Ashwin Karichannavar
Monday, February 02, 2026, 10:30 - 11:30
Building 102 - SR 01-012
Abstract: Continuous aqueous two-phase flotation (ATPF) offers gentle biomolecule separation but is difficult to operate autonomously because of nonlinear, partially observed dynamics, model uncertainty, and stringent constraints on gas excitation. This thesis develops an offset-free nonlinear model predictive control (NMPC) architecture tailored to these challenges. A mechanistic process model and a black-box linear time-invariant conductivity model are identified from extensive ATPF datasets. An extended Kalman filter, augmented with integrating disturbance states, jointly estimates concentrations, conductivity, and steady-state biases. The associated noise covariances are identified from experimental data and prior sensor-noise characterization. Remaining tuning follows an innovation-based maximum-likelihood approach. A steady-state target selector computes disturbance-consistent references. A constrained NMPC—implemented in CasADi/IPOPT—optimizes inputs subject to magnitude, rate, and conductivity bounds.
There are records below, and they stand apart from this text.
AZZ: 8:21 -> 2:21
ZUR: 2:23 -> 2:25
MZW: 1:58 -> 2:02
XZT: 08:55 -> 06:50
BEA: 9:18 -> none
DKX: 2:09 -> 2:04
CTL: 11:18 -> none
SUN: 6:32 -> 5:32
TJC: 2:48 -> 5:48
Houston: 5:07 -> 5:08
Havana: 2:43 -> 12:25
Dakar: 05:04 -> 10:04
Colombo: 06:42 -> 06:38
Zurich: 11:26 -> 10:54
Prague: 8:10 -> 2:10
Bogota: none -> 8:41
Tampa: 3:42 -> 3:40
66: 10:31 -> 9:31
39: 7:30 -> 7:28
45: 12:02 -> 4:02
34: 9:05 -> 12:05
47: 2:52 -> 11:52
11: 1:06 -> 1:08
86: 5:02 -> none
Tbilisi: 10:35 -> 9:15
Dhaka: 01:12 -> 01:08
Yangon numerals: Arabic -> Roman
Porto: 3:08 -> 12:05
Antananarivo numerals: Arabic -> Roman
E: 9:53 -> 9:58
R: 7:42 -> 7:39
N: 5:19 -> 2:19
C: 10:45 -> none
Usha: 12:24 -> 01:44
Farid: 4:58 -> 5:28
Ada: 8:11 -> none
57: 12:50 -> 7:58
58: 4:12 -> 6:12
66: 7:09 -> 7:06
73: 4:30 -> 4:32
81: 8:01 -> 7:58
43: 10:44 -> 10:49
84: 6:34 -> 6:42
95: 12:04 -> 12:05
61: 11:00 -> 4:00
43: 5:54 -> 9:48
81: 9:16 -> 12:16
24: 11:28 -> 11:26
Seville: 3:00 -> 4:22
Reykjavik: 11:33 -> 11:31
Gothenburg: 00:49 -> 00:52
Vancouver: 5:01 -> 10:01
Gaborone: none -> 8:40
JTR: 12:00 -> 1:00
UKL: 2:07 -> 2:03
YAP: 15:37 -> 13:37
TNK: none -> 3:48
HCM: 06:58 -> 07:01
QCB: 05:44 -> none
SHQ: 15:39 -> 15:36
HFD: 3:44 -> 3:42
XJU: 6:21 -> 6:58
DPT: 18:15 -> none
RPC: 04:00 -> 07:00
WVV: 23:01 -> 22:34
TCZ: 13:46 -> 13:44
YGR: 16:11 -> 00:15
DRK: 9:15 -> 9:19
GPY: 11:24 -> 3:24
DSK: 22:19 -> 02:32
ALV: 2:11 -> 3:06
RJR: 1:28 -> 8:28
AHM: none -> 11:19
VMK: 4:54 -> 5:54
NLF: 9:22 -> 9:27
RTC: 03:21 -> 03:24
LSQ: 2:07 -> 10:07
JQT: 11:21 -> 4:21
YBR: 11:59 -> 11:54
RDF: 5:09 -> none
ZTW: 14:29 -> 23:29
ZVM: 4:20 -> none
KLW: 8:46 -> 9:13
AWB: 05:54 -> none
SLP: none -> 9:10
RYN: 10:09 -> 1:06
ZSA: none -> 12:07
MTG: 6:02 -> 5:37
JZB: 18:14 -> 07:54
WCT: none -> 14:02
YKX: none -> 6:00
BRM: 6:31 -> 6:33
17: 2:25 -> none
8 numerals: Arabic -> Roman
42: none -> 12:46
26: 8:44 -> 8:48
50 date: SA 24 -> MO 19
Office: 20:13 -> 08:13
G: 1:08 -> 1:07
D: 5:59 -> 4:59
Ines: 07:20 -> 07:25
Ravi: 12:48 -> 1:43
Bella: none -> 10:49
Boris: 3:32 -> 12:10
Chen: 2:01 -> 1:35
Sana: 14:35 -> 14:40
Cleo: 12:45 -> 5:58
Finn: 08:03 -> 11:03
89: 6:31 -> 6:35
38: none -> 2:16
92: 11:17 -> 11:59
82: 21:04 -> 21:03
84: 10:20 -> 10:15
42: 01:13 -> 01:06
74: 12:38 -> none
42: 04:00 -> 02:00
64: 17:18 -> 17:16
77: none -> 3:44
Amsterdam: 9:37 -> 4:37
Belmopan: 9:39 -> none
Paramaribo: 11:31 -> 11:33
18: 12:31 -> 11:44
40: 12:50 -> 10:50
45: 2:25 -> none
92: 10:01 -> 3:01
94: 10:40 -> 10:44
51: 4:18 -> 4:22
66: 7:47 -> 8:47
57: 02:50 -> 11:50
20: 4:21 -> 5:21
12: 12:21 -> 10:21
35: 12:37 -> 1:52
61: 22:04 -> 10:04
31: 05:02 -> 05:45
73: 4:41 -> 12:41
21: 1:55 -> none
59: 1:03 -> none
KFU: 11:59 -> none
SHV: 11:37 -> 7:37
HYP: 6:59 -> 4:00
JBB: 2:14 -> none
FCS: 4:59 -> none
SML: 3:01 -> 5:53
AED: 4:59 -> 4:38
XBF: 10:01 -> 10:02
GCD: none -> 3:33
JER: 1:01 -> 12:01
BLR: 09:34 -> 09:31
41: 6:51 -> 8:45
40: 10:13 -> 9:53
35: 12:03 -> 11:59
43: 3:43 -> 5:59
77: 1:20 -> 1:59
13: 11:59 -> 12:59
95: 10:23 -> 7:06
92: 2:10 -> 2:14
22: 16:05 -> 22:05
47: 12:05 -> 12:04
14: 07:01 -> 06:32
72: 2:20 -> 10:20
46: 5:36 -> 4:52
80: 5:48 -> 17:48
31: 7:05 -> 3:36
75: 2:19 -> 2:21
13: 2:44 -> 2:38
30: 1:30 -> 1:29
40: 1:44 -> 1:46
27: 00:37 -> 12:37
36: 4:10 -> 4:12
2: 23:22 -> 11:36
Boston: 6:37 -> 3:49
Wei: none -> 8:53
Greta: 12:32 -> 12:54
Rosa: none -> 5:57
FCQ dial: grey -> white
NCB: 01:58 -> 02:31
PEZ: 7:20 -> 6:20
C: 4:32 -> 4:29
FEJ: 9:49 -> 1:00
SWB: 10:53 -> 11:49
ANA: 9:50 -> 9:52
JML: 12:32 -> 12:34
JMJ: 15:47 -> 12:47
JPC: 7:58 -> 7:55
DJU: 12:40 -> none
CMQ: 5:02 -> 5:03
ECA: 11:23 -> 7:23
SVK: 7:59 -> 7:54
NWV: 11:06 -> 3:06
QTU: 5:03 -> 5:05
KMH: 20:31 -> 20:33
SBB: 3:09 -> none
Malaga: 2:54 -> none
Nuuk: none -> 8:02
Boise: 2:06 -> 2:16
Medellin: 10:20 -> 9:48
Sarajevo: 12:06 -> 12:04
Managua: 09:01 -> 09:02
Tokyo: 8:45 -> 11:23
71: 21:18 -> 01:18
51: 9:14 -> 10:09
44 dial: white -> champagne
Closed-loop simulations with a 3 minute sampling time and a 10-step prediction horizon validate the framework. Three scenarios are tested. The first scenario considers nominal conditions without noise. The second scenario injects measurement noise. The third scenario combines parametric model--plant mismatch on three perturbed plants with measurement noise and a mid-horizon reference step from 2 mol/m3 to 3 mol/m3. Across all cases, the controller achieves offset-free tracking of the outlet concentration, respects actuator and conductivity constraints, and maintains stable state estimates. Under mismatch, the estimated disturbance compensates model errors and removes steady-state offset with only minor overshoot. These results demonstrate that EKF based disturbance-state augmented estimation, steady-state target selection, and NMPC enables robust, constraint-satisfying operation of continuous ATPF. The framework also provides a foundation for future experimental validation.